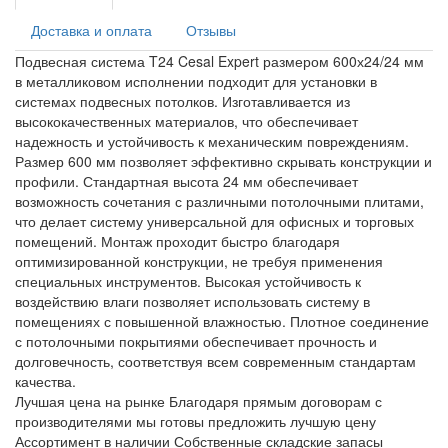
Доставка и оплата
Отзывы
Подвесная система T24 Cesal Expert размером 600х24/24 мм
в металликовом исполнении подходит для установки в
системах подвесных потолков. Изготавливается из
высококачественных материалов, что обеспечивает
надежность и устойчивость к механическим повреждениям.
Размер 600 мм позволяет эффективно скрывать конструкции и
профили. Стандартная высота 24 мм обеспечивает
возможность сочетания с различными потолочными плитами,
что делает систему универсальной для офисных и торговых
помещений. Монтаж проходит быстро благодаря
оптимизированной конструкции, не требуя применения
специальных инструментов. Высокая устойчивость к
воздействию влаги позволяет использовать систему в
помещениях с повышенной влажностью. Плотное соединение
с потолочными покрытиями обеспечивает прочность и
долговечность, соответствуя всем современным стандартам
качества.
Лучшая цена на рынке
Благодаря прямым договорам с
производителями мы готовы предложить лучшую цену
Ассортимент в наличии
Собственные складские запасы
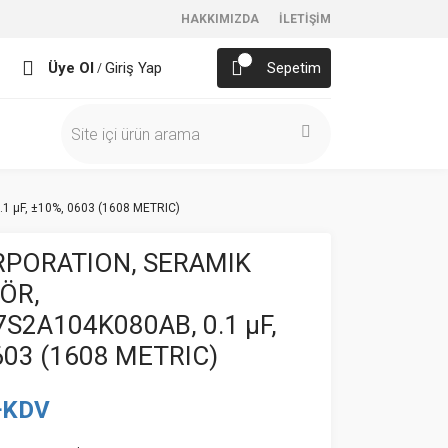
HAKKIMIZDA
İLETİŞİM
Üye Ol
Giriş Yap
Sepetim
/
 µF, ±10%, 0603 (1608 METRIC)
RPORATION, SERAMIK
ÖR,
S2A104K080AB, 0.1 µF,
603 (1608 METRIC)
+KDV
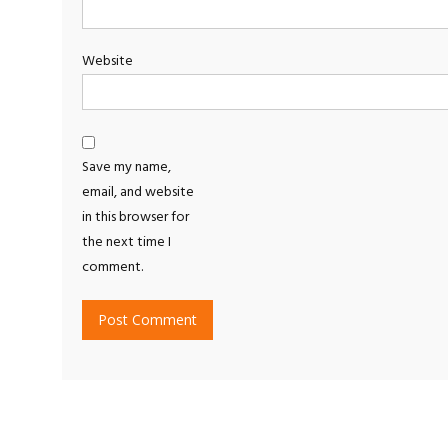
Website
Save my name,
email, and website
in this browser for
the next time I
comment.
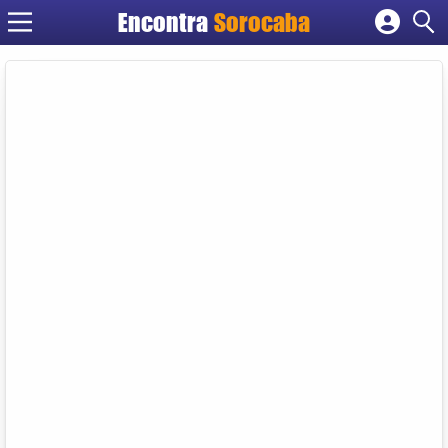
Encontra
Sorocaba
Cadastrar empresa
Fazer login
Criar conta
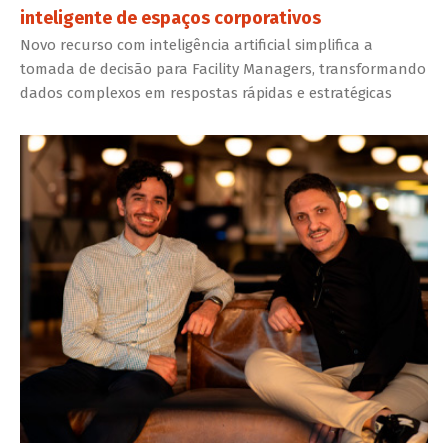
inteligente de espaços corporativos
Novo recurso com inteligência artificial simplifica a
tomada de decisão para Facility Managers, transformando
dados complexos em respostas rápidas e estratégicas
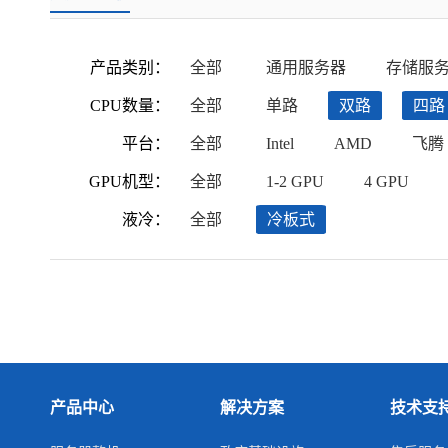
产品类别：
全部
通用服务器
存储服
CPU数量：
全部
单路
双路
四路
平台：
全部
Intel
AMD
飞腾
GPU机型：
全部
1-2 GPU
4 GPU
液冷：
全部
冷板式
产品中心
解决方案
技术支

···

_What this task involves_
The string "систему" shows up in some lines of the listing. Copy each such line.

_Expected answer_
что делает систему универсальной для офисных и торговых
воздействию влаги позволяет использовать систему в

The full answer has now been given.